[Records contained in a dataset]
════════

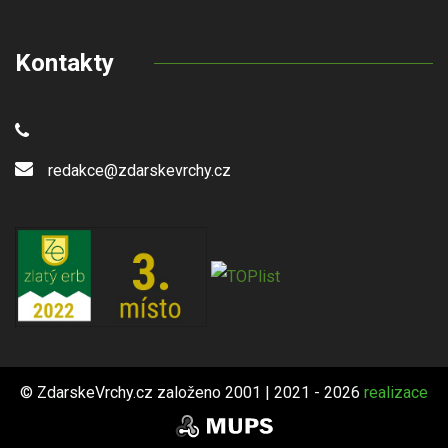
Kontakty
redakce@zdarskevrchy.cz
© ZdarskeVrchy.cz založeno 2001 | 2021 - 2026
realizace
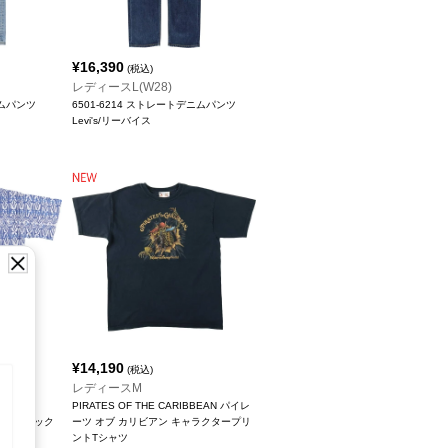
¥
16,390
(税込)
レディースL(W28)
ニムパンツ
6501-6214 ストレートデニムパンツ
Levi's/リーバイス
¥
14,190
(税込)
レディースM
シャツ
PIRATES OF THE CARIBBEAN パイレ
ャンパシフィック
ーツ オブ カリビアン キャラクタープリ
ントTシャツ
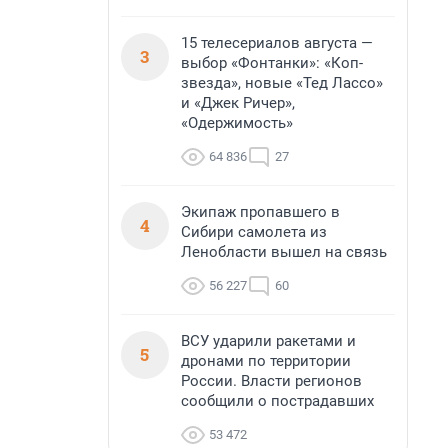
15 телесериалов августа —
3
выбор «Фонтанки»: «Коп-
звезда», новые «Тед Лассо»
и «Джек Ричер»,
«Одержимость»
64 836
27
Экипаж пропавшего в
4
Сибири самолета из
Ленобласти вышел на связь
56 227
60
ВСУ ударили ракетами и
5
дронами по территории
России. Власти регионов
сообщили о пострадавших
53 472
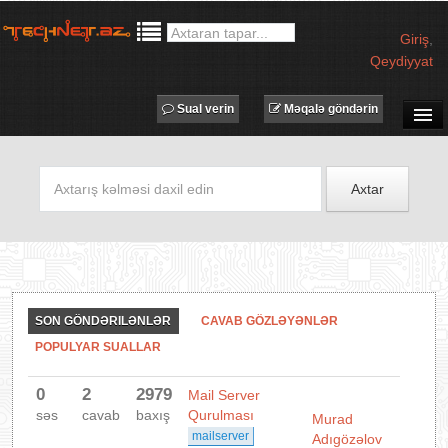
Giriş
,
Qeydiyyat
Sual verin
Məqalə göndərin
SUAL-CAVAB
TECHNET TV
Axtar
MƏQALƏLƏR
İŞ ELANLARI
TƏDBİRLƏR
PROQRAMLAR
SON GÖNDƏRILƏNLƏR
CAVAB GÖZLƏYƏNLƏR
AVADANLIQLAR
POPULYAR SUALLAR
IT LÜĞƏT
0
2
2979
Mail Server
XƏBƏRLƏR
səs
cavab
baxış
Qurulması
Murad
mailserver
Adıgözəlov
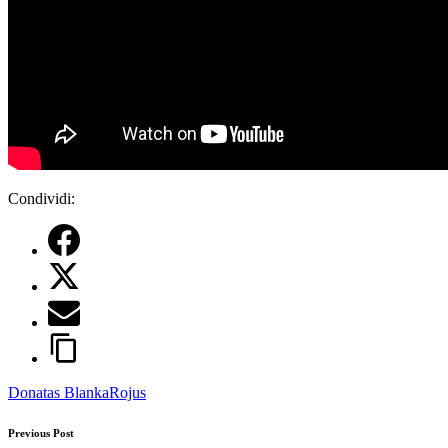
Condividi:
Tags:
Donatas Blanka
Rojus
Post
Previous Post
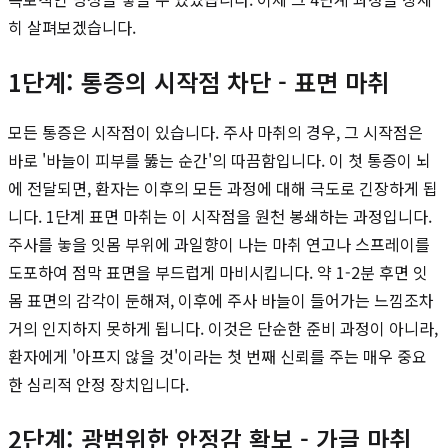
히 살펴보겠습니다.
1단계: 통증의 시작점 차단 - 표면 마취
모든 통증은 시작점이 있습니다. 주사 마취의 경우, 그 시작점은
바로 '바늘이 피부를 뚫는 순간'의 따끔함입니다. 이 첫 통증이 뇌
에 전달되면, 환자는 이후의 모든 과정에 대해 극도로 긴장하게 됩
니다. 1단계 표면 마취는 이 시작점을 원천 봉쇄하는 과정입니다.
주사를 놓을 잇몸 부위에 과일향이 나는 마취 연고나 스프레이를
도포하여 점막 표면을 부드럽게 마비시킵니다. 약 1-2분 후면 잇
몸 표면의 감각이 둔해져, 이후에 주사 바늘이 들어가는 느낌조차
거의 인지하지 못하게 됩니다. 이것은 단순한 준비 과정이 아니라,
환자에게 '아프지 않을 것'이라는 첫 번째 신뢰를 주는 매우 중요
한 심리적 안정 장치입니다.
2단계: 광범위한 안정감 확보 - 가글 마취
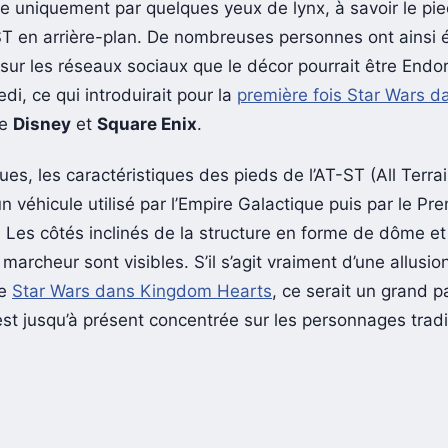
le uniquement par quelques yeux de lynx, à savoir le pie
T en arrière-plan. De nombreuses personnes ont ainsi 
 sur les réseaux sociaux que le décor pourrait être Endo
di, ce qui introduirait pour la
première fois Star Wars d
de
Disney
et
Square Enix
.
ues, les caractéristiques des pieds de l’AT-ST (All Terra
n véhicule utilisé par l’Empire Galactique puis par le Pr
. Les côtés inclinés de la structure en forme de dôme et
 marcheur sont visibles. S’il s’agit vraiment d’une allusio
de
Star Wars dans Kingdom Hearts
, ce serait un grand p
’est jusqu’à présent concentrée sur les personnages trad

════════

Without the pictures, give again exactly the lines above starting at the line containing "ーツ オブ カリビアン キャラクタープリ" and ending at the line containing "forme de dôme et".

### [Finished task]
ーツ オブ カリビアン キャラクタープリ
ントTシャツ
15 телесериалов августа —
3
выбор «Фонтанки»: «Коп-
звезда», новые «Тед Лассо»
и «Джек Ричер»,
«Одержимость»
64 836
27
Экипаж пропавшего в
4
Сибири самолета из
Ленобласти вышел на связь
56 227
60
ВСУ ударили ракетами и
5
дронами по территории
России. Власти регионов
сообщили о пострадавших
53 472
Giriş
,
Qeydiyyat
Sual verin
Məqalə göndərin
SUAL-CAVAB
TECHNET TV
Axtar
MƏQALƏLƏR
İŞ ELANLARI
TƏDBİRLƏR
PROQRAMLAR
SON GÖNDƏRILƏNLƏR
CAVAB GÖZLƏYƏNLƏR
AVADANLIQLAR
POPULYAR SUALLAR
IT LÜĞƏT
0
2
2979
Mail Server
XƏBƏRLƏR
səs
cavab
baxış
Qurulması
Murad
mailserver
Adıgözəlov
Condividi:
Tags:
Donatas Blanka
Rojus
Post
Previous Post
히 살펴보겠습니다.
1단계: 통증의 시작점 차단 - 표면 마취
모든 통증은 시작점이 있습니다. 주사 마취의 경우, 그 시작점은
바로 '바늘이 피부를 뚫는 순간'의 따끔함입니다. 이 첫 통증이 뇌
에 전달되면, 환자는 이후의 모든 과정에 대해 극도로 긴장하게 됩
니다. 1단계 표면 마취는 이 시작점을 원천 봉쇄하는 과정입니다.
주사를 놓을 잇몸 부위에 과일향이 나는 마취 연고나 스프레이를
도포하여 점막 표면을 부드럽게 마비시킵니다. 약 1-2분 후면 잇
몸 표면의 감각이 둔해져, 이후에 주사 바늘이 들어가는 느낌조차
거의 인지하지 못하게 됩니다. 이것은 단순한 준비 과정이 아니라,
환자에게 '아프지 않을 것'이라는 첫 번째 신뢰를 주는 매우 중요
한 심리적 안정 장치입니다.
2단계: 광범위한 안정감 확보 - 가글 마취
le uniquement par quelques yeux de lynx, à savoir le pie
T en arrière-plan. De nombreuses personnes ont ainsi 
 sur les réseaux sociaux que le décor pourrait être Endo
di, ce qui introduirait pour la
première fois Star Wars d
de
Disney
et
Square Enix
.
ues, les caractéristiques des pieds de l’AT-ST (All Terra
n véhicule utilisé par l’Empire Galactique puis par le Pr
. Les côtés inclinés de la structure en forme de dôme et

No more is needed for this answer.